Opendoor’s presence in India is fostering a larger conversation around AI and outsourcing.

Opendoor, a San Francisco-based online home buying platform, is shutting down its India operations, less than two years after expanding its presence in the country. The decision has become a flashpoint for debate over whether AI is beginning to change the economics of working overseas.

In announcing the decision Wednesday, CEO Kaz Nejatian cited efforts to bring operational work back to the U.S., where Opendoor’s customers are located, and a shift to smaller, AI-driven teams. The company did not respond to a request for comment on how many employees were affected or how many decisions were driven by AI efficiencies. But the announcement quickly attracted attention across Silicon Valley, where startups, investors and outsourcing experts see it as an early example of how AI is reshaping the economy, making India a global hub for back-office operations.

To understand why they care, it helps to know what the risks are for India. It has evolved far beyond its roots as a destination for outsourced back-office work. Currently, Vietnam is the world’s largest global competency center market (a term used to refer to multinational maritime companies established to handle everything from IT and finance to R&D), employing approximately 2.36 million people across more than 2,100 centers and generating annual revenues of approximately $100 billion.

Opendoor itself has built a large team in India to handle manual workflows across the fragmented system, Nejatian said. The company had about 250 employees in India when it opened offices in Chennai and Bengaluru in 2024. But the entire company has been downsizing in recent years. Opendoor employed 1,042 people globally at the end of last year, up from 1,470 the year before, according to a securities filing. Likewise, the non-U.S. workforce also decreased to 184 at the end of last year compared to 342 at the end of 2024.
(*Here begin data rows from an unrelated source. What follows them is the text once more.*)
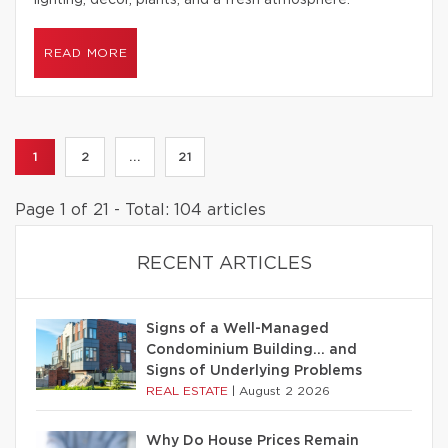
lighting, decor, plants, and a fresh atmosphere.
READ MORE
1
2
...
21
Page 1 of 21 - Total: 104 articles
RECENT ARTICLES
Signs of a Well-Managed
Condominium Building… and
Signs of Underlying Problems
REAL ESTATE
|
August 2 2026
Why Do House Prices Remain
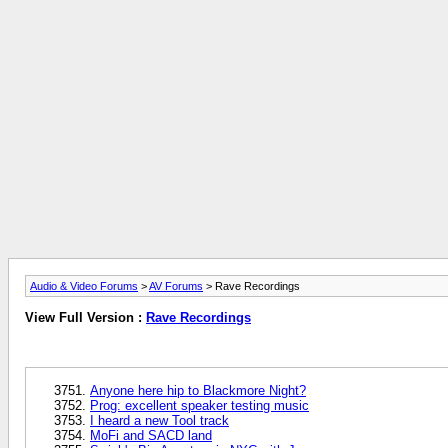
Audio & Video Forums
>
AV Forums
> Rave Recordings
View Full Version :
Rave Recordings
Anyone here hip to Blackmore Night?
Prog: excellent speaker testing music
I heard a new Tool track
MoFi and SACD land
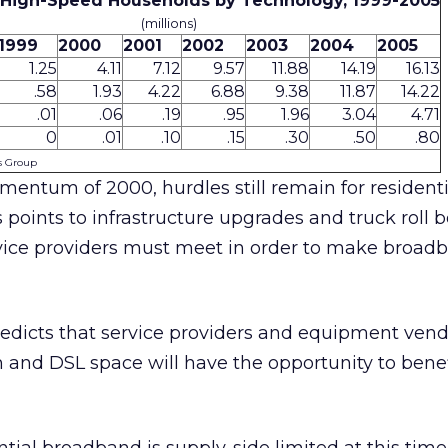
l High-Speed Households by Technology, 1999-2005
(millions)
1999
2000
2001
2002
2003
2004
2005
1.25
4.11
7.12
9.57
11.88
14.19
16.13
.58
1.93
4.22
6.88
9.38
11.87
14.22
.01
.06
.19
.95
1.96
3.04
4.71
0
.01
.10
.15
.30
.50
.80
is Group
entum of 2000, hurdles still remain for residenti
 points to infrastructure upgrades and truck roll 
rvice providers must meet in order to make broad
edicts that service providers and equipment vend
and DSL space will have the opportunity to benef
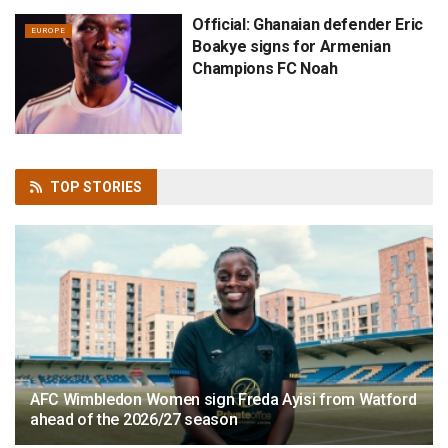
Official: Ghanaian defender Eric
EUROPE
Boakye signs for Armenian
Champions FC Noah
TOP
STORIES
AFC Wimbledon Women sign Freda Ayisi from Watford
ahead of the 2026/27 season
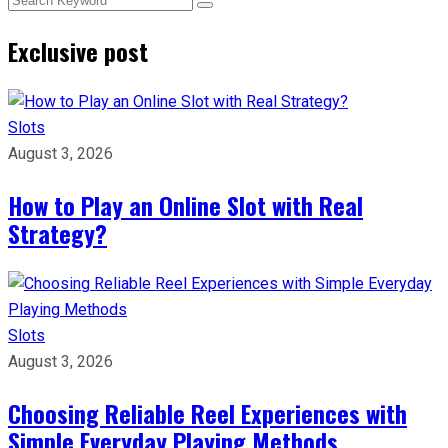
Exclusive post
Slots
August 3, 2026
How to Play an Online Slot with Real
Strategy?
Slots
August 3, 2026
Choosing Reliable Reel Experiences with
Simple Everyday Playing Methods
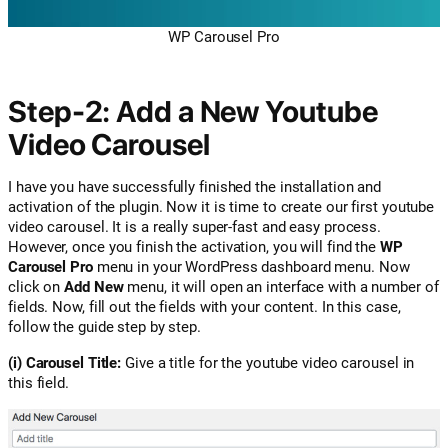
WP Carousel Pro
Step-2: Add a New Youtube
Video Carousel
I have you have successfully finished the installation and
activation of the plugin. Now it is time to create our first youtube
video carousel. It is a really super-fast and easy process.
However, once you finish the activation, you will find the
WP
Carousel Pro
menu in your WordPress dashboard menu. Now
click on
Add New
menu, it will open an interface with a number of
fields. Now, fill out the fields with your content. In this case,
follow the guide step by step.
(i) Carousel Title:
Give a title for the youtube video carousel in
this field.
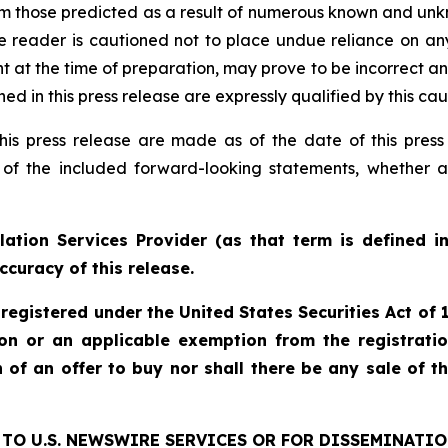
rom those predicted as a result of numerous known and unkn
e reader is cautioned not to place undue reliance on an
 the time of preparation, may prove to be incorrect and 
d in this press release are expressly qualified by this ca
his press release are made as of the date of this pre
 of the included forward-looking statements, whether a
ation Services Provider (as that term is defined i
ccuracy of this release.
 registered under the United States Securities Act o
ion or an applicable exemption from the registratio
on of an offer to buy nor shall there be any sale of th
TO U.S. NEWSWIRE SERVICES OR FOR DISSEMINATIO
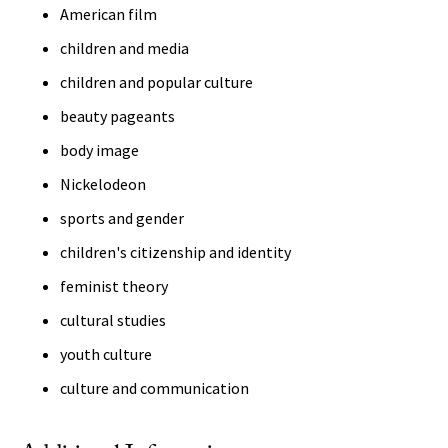
American film
children and media
children and popular culture
beauty pageants
body image
Nickelodeon
sports and gender
children's citizenship and identity
feminist theory
cultural studies
youth culture
culture and communication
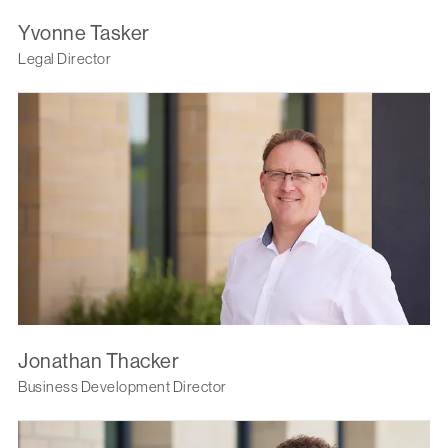
Yvonne Tasker
Legal Director
Jonathan Thacker
Business Development Director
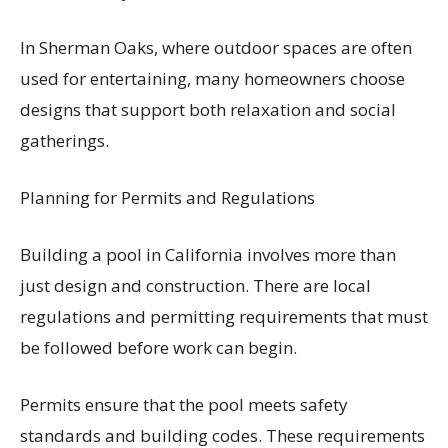
In Sherman Oaks, where outdoor spaces are often
used for entertaining, many homeowners choose
designs that support both relaxation and social
gatherings.
Planning for Permits and Regulations
Building a pool in California involves more than
just design and construction. There are local
regulations and permitting requirements that must
be followed before work can begin.
Permits ensure that the pool meets safety
standards and building codes. These requirements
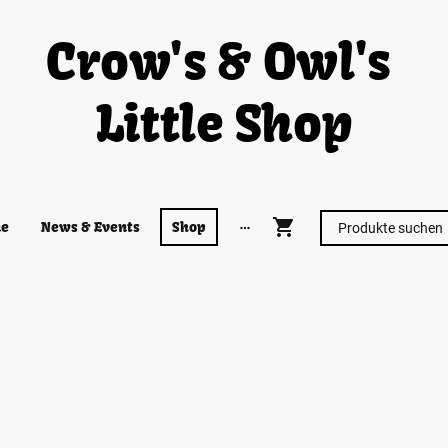
Crow's & Owl's
Little Shop
e
News & Events
Shop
These widespread workforce cuts make it difficult to view India’s closure solely through the lens of outsourcing. Opendoor has been cutting costs across its business following a difficult period in the U.S. housing market that has hit the online home-buying company particularly hard. Nonetheless, the language Nejatian used to describe the move resonated with investors and outsourcing analysts who see AI reshaping how companies organize their operational work.

Some investors saw the decision as a sign of what AI could mean for India’s vast outsourcing workforce. “Many jobs will be lost in India if manual work is replaced by AI,” said Sheel Mohnot, co-founder of Better Tomorrow Ventures.

Others saw Opendoor as evidence of a larger shift in the way companies are organized. Keshav Lohia, venture capitalist at Emergent Ventures, described the decision as a “watershed” for AI-based operations, arguing that advances in AI are beginning to challenge the cost-arbitrage model that has made India a popular offshoring destination.

Phil Fersht, chief executive of HFS Research, an advisory firm that tracks the global outsourcing and business services industry, told TechCrunch that these developments should not be viewed simply as jobs moving from India to the United States. A more important change is that AI will first reduce the amount of operational labor required by businesses, allowing them to run more efficient organizations regardless of location.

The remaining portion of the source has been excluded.